### Problem statement
Return an exact copy of the data, starting at its first line and ending at the line that contains "serviço oferecido é", minus any pictures.

(Stored data entries)
■ ■ ■ ■ ■

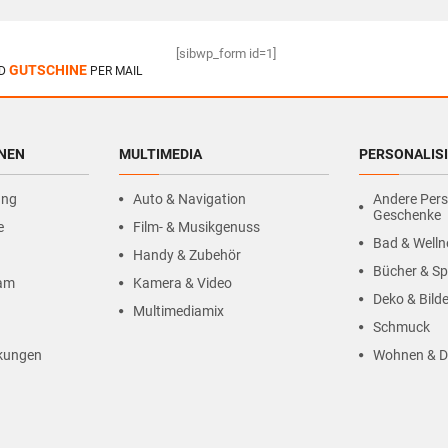
[sibwp_form id=1]
GUTSCHINE
D
PER MAIL
HNEN
MULTIMEDIA
PERSONALIS
ung
Auto & Navigation
Andere Pers
Geschenke
e
Film- & Musikgenuss
Bad & Welln
Handy & Zubehör
Bücher & Sp
ram
Kamera & Video
Deko & Bilde
Multimediamix
Schmuck
kungen
Wohnen & D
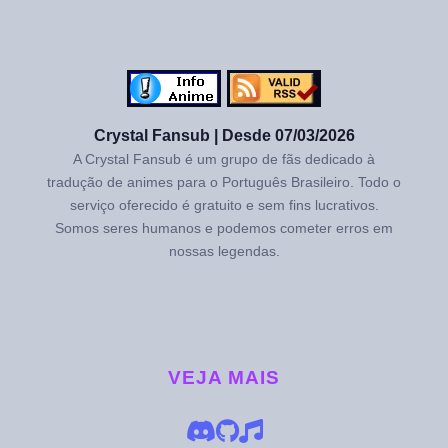
Crystal Fansub | Desde 07/03/2026
A Crystal Fansub é um grupo de fãs dedicado à
tradução de animes para o Português Brasileiro. Todo o
serviço oferecido é gratuito e sem fins lucrativos.
Somos seres humanos e podemos cometer erros em
nossas legendas.
VEJA MAIS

■ ■ ■ ■ ■

### Answer below
[sibwp_form id=1]
GUTSCHINE
D
PER MAIL
HNEN
MULTIMEDIA
PERSONALIS
ung
Auto & Navigation
Andere Pers
Geschenke
e
Film- & Musikgenuss
Bad & Welln
Handy & Zubehör
Bücher & Sp
ram
Kamera & Video
Deko & Bilde
Multimediamix
Schmuck
kungen
Wohnen & D
Crystal Fansub | Desde 07/03/2026
A Crystal Fansub é um grupo de fãs dedicado à
tradução de animes para o Português Brasileiro. Todo o
serviço oferecido é gratuito e sem fins lucrativos.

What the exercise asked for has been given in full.